Bergwitz Clemens, Roslin Nicole M, Tieder Martin, Loredo-Osti J C, Bastepe Murat, Abu-Zahra Hilal, Frappier Danielle, Burkett Kelly, Carpenter Thomas O, Anderson Donald, Garabedian Michele, Sermet Isabelle, Fujiwara T Mary, Morgan Kenneth, Tenenhouse Harriet S, Juppner Harald
Endocrine Unit, Massachusetts General Hospital and Harvard Medical School, Boston, MA 02114, USA.
Am J Hum Genet. 2006 Feb;78(2):179-92. doi: 10.1086/499409. Epub 2005 Dec 9.
Hereditary hypophosphatemic rickets with hypercalciuria (HHRH) is a rare disorder of autosomal recessive inheritance that was first described in a large consanguineous Bedouin kindred. HHRH is characterized by the presence of hypophosphatemia secondary to renal phosphate wasting, radiographic and/or histological evidence of rickets, limb deformities, muscle weakness, and bone pain. HHRH is distinct from other forms of hypophosphatemic rickets in that affected individuals present with hypercalciuria due to increased serum 1,25-dihydroxyvitamin D levels and increased intestinal calcium absorption. We performed a genomewide linkage scan combined with homozygosity mapping, using genomic DNA from a large consanguineous Bedouin kindred that included 10 patients who received the diagnosis of HHRH. The disease mapped to a 1.6-Mbp region on chromosome 9q34, which contains SLC34A3, the gene encoding the renal sodium-phosphate cotransporter NaP(i)-IIc. Nucleotide sequence analysis revealed a homozygous single-nucleotide deletion (c.228delC) in this candidate gene in all individuals affected by HHRH. This mutation is predicted to truncate the NaP(i)-IIc protein in the first membrane-spanning domain and thus likely results in a complete loss of function of this protein in individuals homozygous for c.228delC. In addition, compound heterozygous missense and deletion mutations were found in three additional unrelated HHRH kindreds, which supports the conclusion that this disease is caused by SLC34A3 mutations affecting both alleles. Individuals of the investigated kindreds who were heterozygous for a SLC34A3 mutation frequently showed hypercalciuria, often in association with mild hypophosphatemia and/or elevations in 1,25-dihydroxyvitamin D levels. We conclude that NaP(i)-IIc has a key role in the regulation of phosphate homeostasis.
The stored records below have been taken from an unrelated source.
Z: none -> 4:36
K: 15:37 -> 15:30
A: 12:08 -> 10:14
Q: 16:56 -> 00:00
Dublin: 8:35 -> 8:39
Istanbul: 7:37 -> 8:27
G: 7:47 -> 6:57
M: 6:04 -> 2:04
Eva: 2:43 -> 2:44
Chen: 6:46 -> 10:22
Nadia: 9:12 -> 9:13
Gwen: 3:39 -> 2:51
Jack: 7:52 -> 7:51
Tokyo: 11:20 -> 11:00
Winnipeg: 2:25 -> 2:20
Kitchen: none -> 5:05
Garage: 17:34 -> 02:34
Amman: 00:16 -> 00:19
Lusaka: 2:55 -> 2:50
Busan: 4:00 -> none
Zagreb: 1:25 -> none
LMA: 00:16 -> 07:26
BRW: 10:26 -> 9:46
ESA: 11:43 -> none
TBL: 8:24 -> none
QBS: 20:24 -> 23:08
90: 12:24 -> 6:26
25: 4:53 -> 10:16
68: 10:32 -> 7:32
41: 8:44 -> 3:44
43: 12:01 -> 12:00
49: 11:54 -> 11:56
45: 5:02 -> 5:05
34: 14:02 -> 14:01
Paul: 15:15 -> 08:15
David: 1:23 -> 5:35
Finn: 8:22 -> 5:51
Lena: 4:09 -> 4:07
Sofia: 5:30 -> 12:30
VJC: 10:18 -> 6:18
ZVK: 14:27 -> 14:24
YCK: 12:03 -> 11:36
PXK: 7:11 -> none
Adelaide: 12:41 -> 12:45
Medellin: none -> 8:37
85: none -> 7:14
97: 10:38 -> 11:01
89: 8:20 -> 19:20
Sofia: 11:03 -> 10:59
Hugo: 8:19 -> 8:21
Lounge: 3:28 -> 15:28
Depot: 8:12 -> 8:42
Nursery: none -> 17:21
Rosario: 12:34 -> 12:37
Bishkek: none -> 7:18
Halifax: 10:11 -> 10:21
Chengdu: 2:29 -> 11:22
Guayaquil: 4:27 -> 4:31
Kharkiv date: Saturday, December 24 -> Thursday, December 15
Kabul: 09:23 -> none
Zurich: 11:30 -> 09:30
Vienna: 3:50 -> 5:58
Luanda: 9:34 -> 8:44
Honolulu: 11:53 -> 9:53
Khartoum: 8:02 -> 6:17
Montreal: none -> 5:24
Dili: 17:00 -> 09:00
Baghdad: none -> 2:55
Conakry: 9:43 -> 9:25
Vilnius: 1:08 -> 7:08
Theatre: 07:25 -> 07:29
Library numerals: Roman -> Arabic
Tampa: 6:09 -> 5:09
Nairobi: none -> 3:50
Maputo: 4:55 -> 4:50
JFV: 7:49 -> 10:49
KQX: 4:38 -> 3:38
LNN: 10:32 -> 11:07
伴高钙尿症的遗传性低磷性佝偻病(HHRH)是一种罕见的常染色体隐性遗传病,最初在一个大型近亲贝都因家族中被描述。HHRH的特征是继发于肾性磷酸盐消耗的低磷血症、佝偻病的影像学和/或组织学证据、肢体畸形、肌肉无力和骨痛。HHRH与其他形式的低磷性佝偻病不同,因为受影响个体由于血清1,25-二羟维生素D水平升高和肠道钙吸收增加而出现高钙尿症。我们使用来自一个大型近亲贝都因家族的基因组DNA进行了全基因组连锁扫描并结合纯合性定位,该家族中有10名患者被诊断为HHRH。该疾病定位于9号染色体q34上一个1.6兆碱基对的区域,该区域包含SLC34A3,即编码肾钠-磷酸盐共转运蛋白NaP(i)-IIc的基因。核苷酸序列分析显示,所有受HHRH影响的个体中该候选基因存在纯合单核苷酸缺失(c.228delC)。该突变预计会在第一个跨膜结构域截断NaP(i)-IIc蛋白,因此可能导致c.228delC纯合个体中该蛋白完全丧失功能。此外,在另外三个无关的HHRH家族中发现了复合杂合错义突变和缺失突变,这支持了该疾病由影响两个等位基因的SLC34A3突变引起的结论。对SLC34A3突变杂合的被研究家族个体经常表现出高钙尿症,通常伴有轻度低磷血症和/或1,25-二羟维生素D水平升高。我们得出结论,NaP(i)-IIc在磷酸盐稳态调节中起关键作用。